> **Extracted information**
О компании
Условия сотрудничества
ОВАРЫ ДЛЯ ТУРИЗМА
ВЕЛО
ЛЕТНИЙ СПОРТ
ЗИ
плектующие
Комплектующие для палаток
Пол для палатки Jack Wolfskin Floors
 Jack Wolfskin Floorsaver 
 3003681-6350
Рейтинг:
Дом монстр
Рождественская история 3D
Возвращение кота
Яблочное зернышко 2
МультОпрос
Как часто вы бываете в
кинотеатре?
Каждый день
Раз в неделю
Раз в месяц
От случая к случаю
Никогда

> **Problem statement**
Line count for "Jack": count the lines of the records above that contain it and give only the number.

> **Solution to this exercise**
2